La nomination de l’excellent scénariste de comics Geoff Johns (Infinite Crisis, Batman Terre un, Rebirth) à la tête de DC Films était un symbole d’espoir, mais nous constatons au final que cette décision n’a rien changé, puisque les souhaits du CEO de Warner, Kevin Tsujihara, ont été appliqués à la lettre : Une légère réécriture et un reshoot par Joss Whedon, ainsi qu’un montage ne dépassant pas 120 minutes. Cela ravira probablement les spectateurs avides de divertissements basiques qui n’avaient pas apprécié les partis pris artistiques et les symboliques de Batman V Superman et son écriture pourtant dense, mais il ne fera pas le bonheur total des fans de DC et des cinéphiles. Il semblerait bien que le futur du DC Films se dessine un peu plus : de l’entertainment classique sans réels partis pris tel Marvel Studios. Nous le prouve également l’étalonnage, qui n’est plus « dark & gritty » comme ceux de Snyder, sans non plus être saturé pour autant, fort heureusement d’ailleurs. Extrêmement dommage, car la « trilogie » DC de Snyder avait de réelles qualités : une vision intelligente, une patte artistique appuyée loin des clichés édulcorés des adaptations de comics, bien que ce Justice League, dernier film de sa trilogie, ait été modifié.
Il ne nous reste plus qu’à visionner de nouveau Man of Steel et Batman V Superman Extended Cut pour nous consoler et nous dire que durant deux films au moins, un réalisateur visionnaire avait su tourner le dos aux codes de l’entertainment. Prions néanmoins pour qu’une version director’s cut voie le jour lors de la sortie Blu-Ray/Dvd, même si cela paraît peu probable. Zack Snyder, contrairement à sa femme Deborah, n’a pas du tout participé à la promotion du film, et on ne peut que le comprendre. Cependant, ne partez pas avant la fin du générique. Comme vous le savez probablement, deux scènes vous y attendent.

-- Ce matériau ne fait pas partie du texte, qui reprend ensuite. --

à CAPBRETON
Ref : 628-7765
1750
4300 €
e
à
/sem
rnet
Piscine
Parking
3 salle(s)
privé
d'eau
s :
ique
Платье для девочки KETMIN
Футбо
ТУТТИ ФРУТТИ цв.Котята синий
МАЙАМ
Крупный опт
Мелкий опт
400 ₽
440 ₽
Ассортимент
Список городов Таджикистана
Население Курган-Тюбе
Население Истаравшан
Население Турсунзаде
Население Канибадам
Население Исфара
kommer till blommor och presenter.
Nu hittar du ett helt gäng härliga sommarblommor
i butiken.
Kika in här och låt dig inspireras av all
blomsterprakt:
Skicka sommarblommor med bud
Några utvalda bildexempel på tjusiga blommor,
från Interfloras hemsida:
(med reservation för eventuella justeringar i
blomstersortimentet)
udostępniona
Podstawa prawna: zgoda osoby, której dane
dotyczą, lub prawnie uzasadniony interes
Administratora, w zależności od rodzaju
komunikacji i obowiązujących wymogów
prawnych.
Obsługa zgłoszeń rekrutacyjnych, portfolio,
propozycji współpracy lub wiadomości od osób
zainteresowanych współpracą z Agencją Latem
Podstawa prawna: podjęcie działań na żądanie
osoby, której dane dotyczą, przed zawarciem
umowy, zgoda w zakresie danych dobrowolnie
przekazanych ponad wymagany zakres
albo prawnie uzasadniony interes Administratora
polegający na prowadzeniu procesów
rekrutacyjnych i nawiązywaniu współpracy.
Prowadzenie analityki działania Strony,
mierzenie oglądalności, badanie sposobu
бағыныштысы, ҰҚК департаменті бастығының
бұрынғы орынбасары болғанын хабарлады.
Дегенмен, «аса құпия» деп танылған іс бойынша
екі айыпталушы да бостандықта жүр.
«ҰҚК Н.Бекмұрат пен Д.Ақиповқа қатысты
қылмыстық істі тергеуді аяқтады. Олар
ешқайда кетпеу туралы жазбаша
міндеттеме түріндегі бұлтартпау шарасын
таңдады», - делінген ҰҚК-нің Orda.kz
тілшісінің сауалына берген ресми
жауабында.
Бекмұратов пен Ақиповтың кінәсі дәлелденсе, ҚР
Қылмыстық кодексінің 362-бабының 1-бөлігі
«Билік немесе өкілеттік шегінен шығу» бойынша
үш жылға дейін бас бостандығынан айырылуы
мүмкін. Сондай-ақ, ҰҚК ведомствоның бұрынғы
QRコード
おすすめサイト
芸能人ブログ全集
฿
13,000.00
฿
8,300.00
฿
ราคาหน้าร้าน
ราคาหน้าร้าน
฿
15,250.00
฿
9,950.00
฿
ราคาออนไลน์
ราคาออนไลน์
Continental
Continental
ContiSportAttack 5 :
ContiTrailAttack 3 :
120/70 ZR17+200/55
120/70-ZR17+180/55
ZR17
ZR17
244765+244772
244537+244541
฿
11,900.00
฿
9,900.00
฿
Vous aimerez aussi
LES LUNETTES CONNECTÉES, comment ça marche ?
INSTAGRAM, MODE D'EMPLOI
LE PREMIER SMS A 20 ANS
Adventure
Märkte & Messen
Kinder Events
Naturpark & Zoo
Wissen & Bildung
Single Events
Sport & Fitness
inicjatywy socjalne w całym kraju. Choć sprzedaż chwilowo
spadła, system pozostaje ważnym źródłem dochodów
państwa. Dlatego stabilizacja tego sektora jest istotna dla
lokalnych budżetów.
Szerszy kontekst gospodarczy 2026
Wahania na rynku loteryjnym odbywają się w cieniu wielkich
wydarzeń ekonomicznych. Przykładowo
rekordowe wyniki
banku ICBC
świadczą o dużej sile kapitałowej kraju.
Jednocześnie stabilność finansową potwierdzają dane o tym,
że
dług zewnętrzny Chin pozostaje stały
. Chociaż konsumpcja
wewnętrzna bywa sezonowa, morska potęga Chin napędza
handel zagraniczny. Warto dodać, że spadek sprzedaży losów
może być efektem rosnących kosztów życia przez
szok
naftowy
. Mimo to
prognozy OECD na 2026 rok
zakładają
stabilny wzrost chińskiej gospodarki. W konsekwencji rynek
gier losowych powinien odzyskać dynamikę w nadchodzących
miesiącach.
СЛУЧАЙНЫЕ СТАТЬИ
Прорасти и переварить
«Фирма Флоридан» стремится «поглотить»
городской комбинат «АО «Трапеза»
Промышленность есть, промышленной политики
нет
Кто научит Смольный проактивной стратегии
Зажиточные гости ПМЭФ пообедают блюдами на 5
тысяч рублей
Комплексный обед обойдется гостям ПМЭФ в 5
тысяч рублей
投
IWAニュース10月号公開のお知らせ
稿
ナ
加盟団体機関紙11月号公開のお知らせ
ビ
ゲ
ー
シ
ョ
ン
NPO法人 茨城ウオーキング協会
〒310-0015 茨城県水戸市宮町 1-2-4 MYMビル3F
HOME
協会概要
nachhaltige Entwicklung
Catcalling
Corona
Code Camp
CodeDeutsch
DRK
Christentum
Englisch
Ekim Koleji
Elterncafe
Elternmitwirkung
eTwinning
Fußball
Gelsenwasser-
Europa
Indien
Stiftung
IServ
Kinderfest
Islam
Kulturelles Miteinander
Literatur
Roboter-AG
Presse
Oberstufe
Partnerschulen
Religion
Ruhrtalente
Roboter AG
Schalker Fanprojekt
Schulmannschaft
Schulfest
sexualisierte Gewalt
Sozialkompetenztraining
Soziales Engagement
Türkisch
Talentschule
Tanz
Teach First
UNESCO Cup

La première n’apporte peut-être rien au récit, mais elle confirme que l’univers DC au cinéma est bien réel grâce à une scène des plus jouissives, vu dans plusieurs récits de comics et dans un épisode de la série animée Superman des années 90. Quant à la seconde, c’est tout simplement l’ultime plaisir et étonnement qui en dit plus sur la suite, mais chut, on vous laisse découvrir.
En conclusion : Une première partie efficace, mais une seconde trop classique imposée par la Warner qui n’a pas compris le potentiel du DC Films qu’elle tient entre ses mains. Justice League est cependant un rêve qui devient réalité, et nous propose des psychologies et des relations travaillées, un Ben Affleck et une Gal Gadot au sommet et une réelle suite intelligente de Batman V Superman, ponctuée de quelques scènes captivantes ainsi que deux excellentes scènes post-générique. À défaut d’avoir la vision complète de Zack Snyder, nous l’avons à 60 %.